Everybody stood in a large circle and shared stories and laughs about the woman who was dying just three floors above them.  One of her adopted children was there, and even though he had long since left the house as an adult, he expressed his love and gratitude for the family who had adopted him as a child.  Rosemary shared that D---- was one of the first friends she made when she came to live in the United States.

Eventually the stories ended, and the inevitable appeal to their deity began.  Everybody stood in a circle and held hands while I listened from one of the courtyard benches.  A few comforting Scriptures were read, mostly from the Psalms.  Then one by one, those who felt led took their turn in prayer.  The prayers were identical to those that I had heard countless times in my years as a believer. 

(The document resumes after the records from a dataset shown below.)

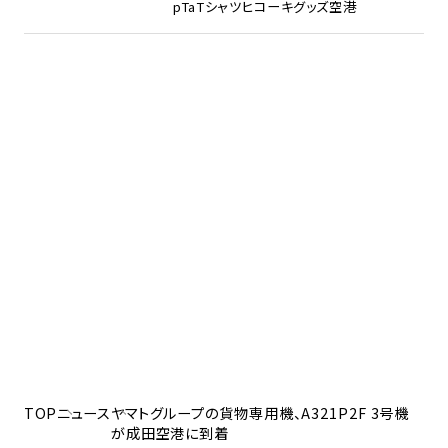
pTa
Tシャツ
ヒコーキグッズ
空港
TOP
ニュース
ヤマトグループの貨物専用機、A321P2F 3号機
が成田空港に到着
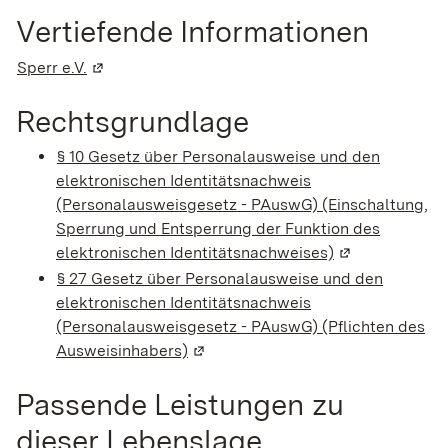
Vertiefende Informationen
Sperr e.V.
(Wird in einem neuen Fenster geöffnet)
Rechtsgrundlage
§ 10 Gesetz über Personalausweise und den
elektronischen Identitätsnachweis
(Personalausweisgesetz - PAuswG) (Einschaltung,
Sperrung und Entsperrung der Funktion des
elektronischen Identitätsnachweises)
(Wird in einem
§ 27 Gesetz über Personalausweise und den
elektronischen Identitätsnachweis
(Personalausweisgesetz - PAuswG) (Pflichten des
Ausweisinhabers)
(Wird in einem neuen Fenster geöf
Passende Leistungen zu
dieser Lebenslage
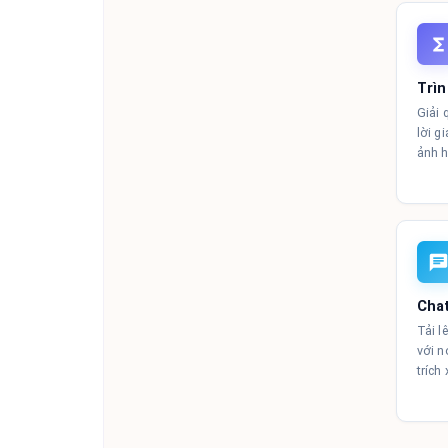
Trìn
Giải 
lời g
ảnh h
Cha
Tải l
với n
trích 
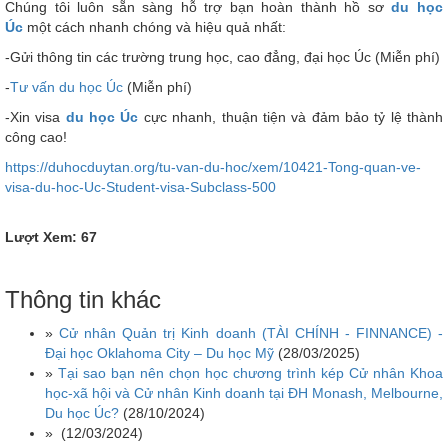
Chúng tôi luôn sẵn sàng hỗ trợ bạn hoàn thành hồ sơ
du học
Úc
một cách nhanh chóng và hiệu quả nhất:
-Gửi thông tin các trường trung học, cao đẳng, đại học Úc (Miễn phí)
-
Tư vấn du học Úc
(Miễn phí)
-Xin visa
du học Úc
cực nhanh, thuận tiện và đảm bảo tỷ lệ thành
công cao!
https://duhocduytan.org/tu-van-du-hoc/xem/10421-Tong-quan-ve-
visa-du-hoc-Uc-Student-visa-Subclass-500
Lượt Xem: 67
Thông tin khác
»
Cử nhân Quản trị Kinh doanh (TÀI CHÍNH - FINNANCE) -
Đại học Oklahoma City – Du học Mỹ
(28/03/2025)
»
Tại sao bạn nên chọn học chương trình kép Cử nhân Khoa
học-xã hội và Cử nhân Kinh doanh tại ĐH Monash, Melbourne,
Du học Úc?
(28/10/2024)
»
(12/03/2024)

“Lord, we remember all the wonderful things that D---- means to us…”
“Lord, You are the great physician…”
“Lord, we just come before Your throne of grace and we ask You to touch D---- and heal her of her affliction…”
“Lord, we selfishly ask that You guide the hands of the surgeons and physicians that You placed over her care….”

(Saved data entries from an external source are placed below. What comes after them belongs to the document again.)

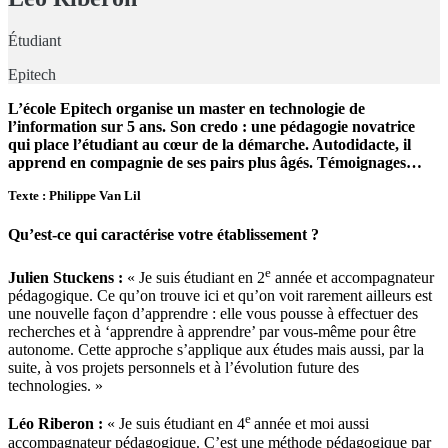
Étudiant
Epitech
L’école Epitech organise un master en technologie de
l’information sur 5 ans. Son credo : une pédagogie novatrice
qui place l’étudiant au cœur de la démarche. Autodidacte, il
apprend en compagnie de ses pairs plus âgés. Témoignages…
Texte : Philippe Van Lil
Qu’est-ce qui caractérise votre établissement ?
e
Julien Stuckens :
« Je suis étudiant en 2
année et accompagnateur
pédagogique. Ce qu’on trouve ici et qu’on voit rarement ailleurs est
une nouvelle façon d’apprendre : elle vous pousse à effectuer des
recherches et à ‘apprendre à apprendre’ par vous-même pour être
autonome. Cette approche s’applique aux études mais aussi, par la
suite, à vos projets personnels et à l’évolution future des
technologies. »
e
Léo Riberon :
« Je suis étudiant en 4
année et moi aussi
accompagnateur pédagogique. C’est une méthode pédagogique par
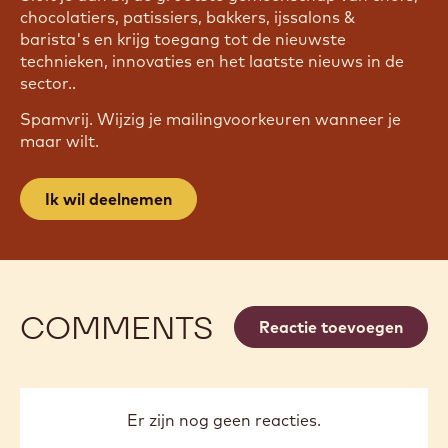
WORD LID VAN ONZE
NIEUWSBRIEF
Sluit je aan bij de grootste gemeenschap van chefs,
chocolatiers, patissiers, bakkers, ijssalons &
barista's en krijg toegang tot de nieuwste
technieken, innovaties en het laatste nieuws in de
sector..
Spamvrij. Wijzig je mailingvoorkeuren wanneer je
maar wilt.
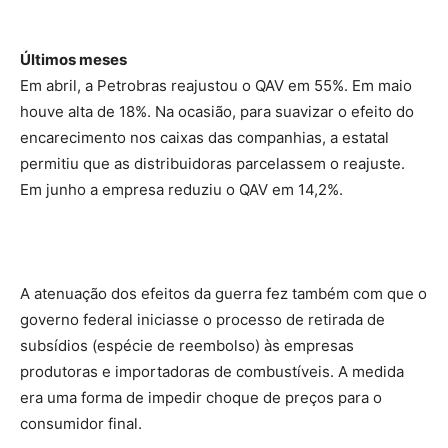
Últimos meses
Em abril, a Petrobras reajustou o QAV em 55%. Em maio
houve alta de 18%. Na ocasião, para suavizar o efeito do
encarecimento nos caixas das companhias, a estatal
permitiu que as distribuidoras parcelassem o reajuste.
Em junho a empresa reduziu o QAV em 14,2%.
A atenuação dos efeitos da guerra fez também com que o
governo federal iniciasse o processo de retirada de
subsídios (espécie de reembolso) às empresas
produtoras e importadoras de combustíveis. A medida
era uma forma de impedir choque de preços para o
consumidor final.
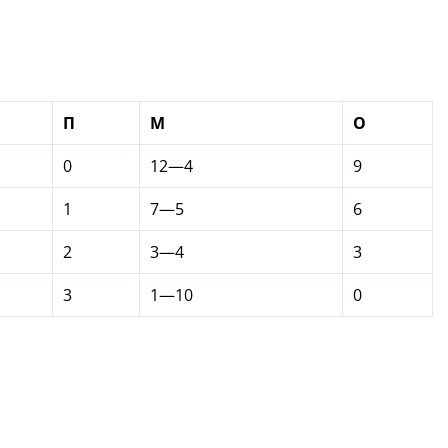
П
М
О
0
12—4
9
1
7—5
6
2
3—4
3
3
1—10
0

Every one of these people loved D----, and asked their almighty benefactor for a full recovery.  Even Rosemary gave her own tearful prayer in her native Tagalog language.  As faithful and believing as each of these people were, each prayer contained the psychologically conditioned admission of defeat, “…but not my will but Yours be done…”  These believers do not know it, but such pleas for the Deity to perform His own will is just a way of bracing themselves for the inevitable unanswered prayer and subsequent death of the woman they are all praying for.  Asking the Almighty to do something so trivial as to only perform His will is a diversion from accepting the fact that the Almighty is thoroughly incompetent and powerless, if He even exists at all.

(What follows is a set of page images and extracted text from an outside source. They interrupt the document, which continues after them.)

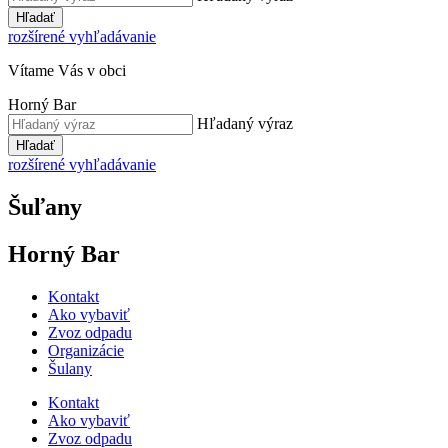
Hľadať
rozšírené vyhľadávanie
Vítame Vás v obci
Horný Bar
Hľadaný výraz
Hľadať
rozšírené vyhľadávanie
Šuľany
Horný Bar
Kontakt
Ako vybaviť
Zvoz odpadu
Organizácie
Šulany
Kontakt
Ako vybaviť
Zvoz odpadu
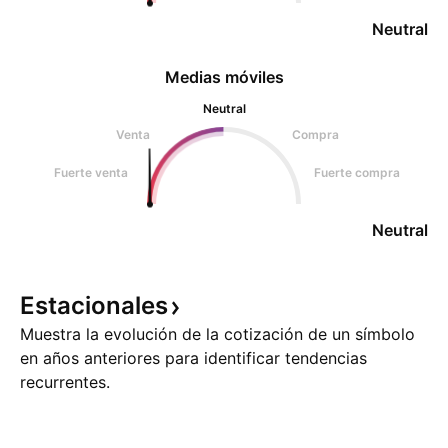
Neutral
Medias móviles
Neutral
Venta
Compra
Fuerte venta
Fuerte compra
Neutral
Estacionales
Muestra la evolución de la cotización de un símbolo
en años anteriores para identificar tendencias
recurrentes.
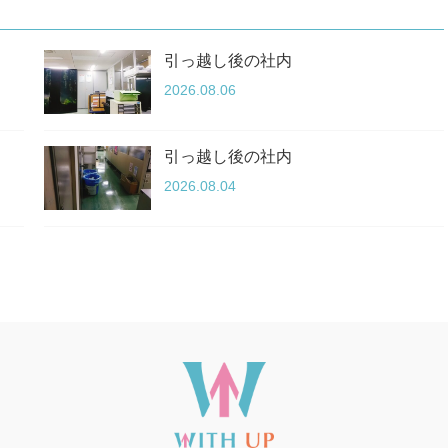
引っ越し後の社内
2026.08.06
引っ越し後の社内
2026.08.04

D---- lasted two more days in a coma before she died.  I was secretly relieved that she died.  I was afraid that if she did recover from her swollen brain, she would suffer from brain damage for the rest of her life.  I wept with Pastor Alvarez after the death of his wife, but I also pitied him.  He was the one who would have to believe that the Almighty took her life for some unseen purpose and higher plan.  I do not believe in such superstitions.  Like the loss of our children through miscarriages, sometimes things just happen. 

But despite all the superstition and irrationality that I find in religion, I have to remember why these people continue to believe.  We faced polar extremes of emotion that day in the hospital, from the birth of a child to the death of a friend.  And just like with the birth of a child, one of the things that religions do so well is provide an outlet for the expression of overwhelming emotion.  During those all too frequent times of loss and suffering in life, during one of those occasions of prolonged grief, people often feel the need to express themselves with an overwhelming sense of sorrow and regret.  They feel the need to appeal to somebody for help because they know that they are actually powerless to do anything.  It is a shame that the actual people who were involved are often forgotten, but a supremely beneficent deity is there; ready to accept any and all appeals for help that can be made available.  I profess that it is irrational superstition.  But we human beings are inherently irrational animals. 

Humans are irrational and emotional, because we are humans.  This is just part of who we are.  I do not blame my friends one bit for appealing to a deity during a time of sadness.  The real purpose of our visit in the prayer vigil was to remember D---- for the short time left that she would be alive, to share stories about her life and our experiences with her, and to offer each other support during our time of grief.  I accept them in their belief even if they do not accept me in my non-belief.  I accept them because I have been where they are in belief.  I completely understand them.  And I never want to forget.